Jakarta (ANTARA) - Pemerintah melalui Kementerian Lingkungan Hidup dan Kehutanan (KLHK) dan Satuan Tugas Peningkatan Tata Kelola Industri Kelapa Sawit dan Optimalisasi Penerimaan Negara (Satgas Sawit) bakal mencabut perizinan perusahaan sawit yang melanggar Undang-Undang Cipta Kerja.
Pelanggaran yang dimaksud adalah perusahaan sawit yang terindikasi berada dalam kawasan hutan dan tidak menuntaskan perizinan sebelum 2 November 2023, sebagaimana yang tercantum pada Undang-Undang Nomor 11 Tahun 2020 atau UU Cipta Kerja pasal 110A.
"Kalau sebelum 2 November tidak mengajukan (perizinan), pasti kena (pasal) 110 B. Perusahaan dicabut izinnya, sanksi administrasi 15 kali PSDH (Provisi Sumber Daya Hutan)," kata Sekretaris Jenderal (Sekjen) KLHK Bambang Hendroyono usai acara Sosialisasi Penyelesaian Sawit dalam Kawasan Hutan, di Jakarta, Senin.
Bambang mengatakan pihaknya menerapkan sistem
restorative justice dan
ultimum remedium dalam menegakkan peraturan tersebut.

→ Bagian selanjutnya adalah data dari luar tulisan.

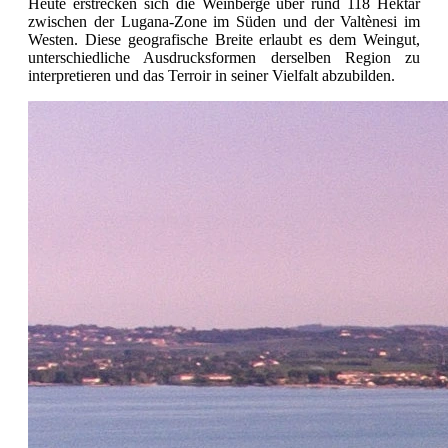
Heute erstrecken sich die Weinberge über rund 118 Hektar
zwischen der Lugana-Zone im Süden und der Valtènesi im
Westen. Diese geografische Breite erlaubt es dem Weingut,
unterschiedliche Ausdrucksformen derselben Region zu
interpretieren und das Terroir in seiner Vielfalt abzubilden.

Pihaknya telah meminta seluruh pengusaha sawit untuk melapor sejak November 2020, dimana UU Cipta Kerja pertama kali diterapkan.
Baca juga: Tidak benar PKS Long Pinang mau dijual ke investor China
Dia menjelaskan jika pengusaha sawit yang termasuk dalam Pasal 110 A mengajukan perizinan, maka akan selesai perizinannya dalam waktu enam bulan, ditandai dengan keluarnya Surat Keputusan (SK) terdaftar memenuhi syarat.
"Yang tidak mengajukan ini, yang akan terkena sanksi karena masuk Pasal 110 B," ujarnya.
Selain pencabutan perizinan usaha, sambungnya, perusahaan sawit yang melanggar juga akan dikenakan denda yang masuk ke dalam Penerimaan Negara Bukan Pajak (PNBP) karena dianggap melakukan usaha secara ilegal.
Pada kesempatan sama Direktur Jenderal (Dirjen) Penegakan Hukum KLHK Rasio Ridho Sani mengimbau kepada seluruh pengusaha sawit yang dimaksud agar melaporkan perusahaannya dengan segera.
"Ini kesempatan terakhir bagi perusahaan sawit untuk mendaftar," ujarnya.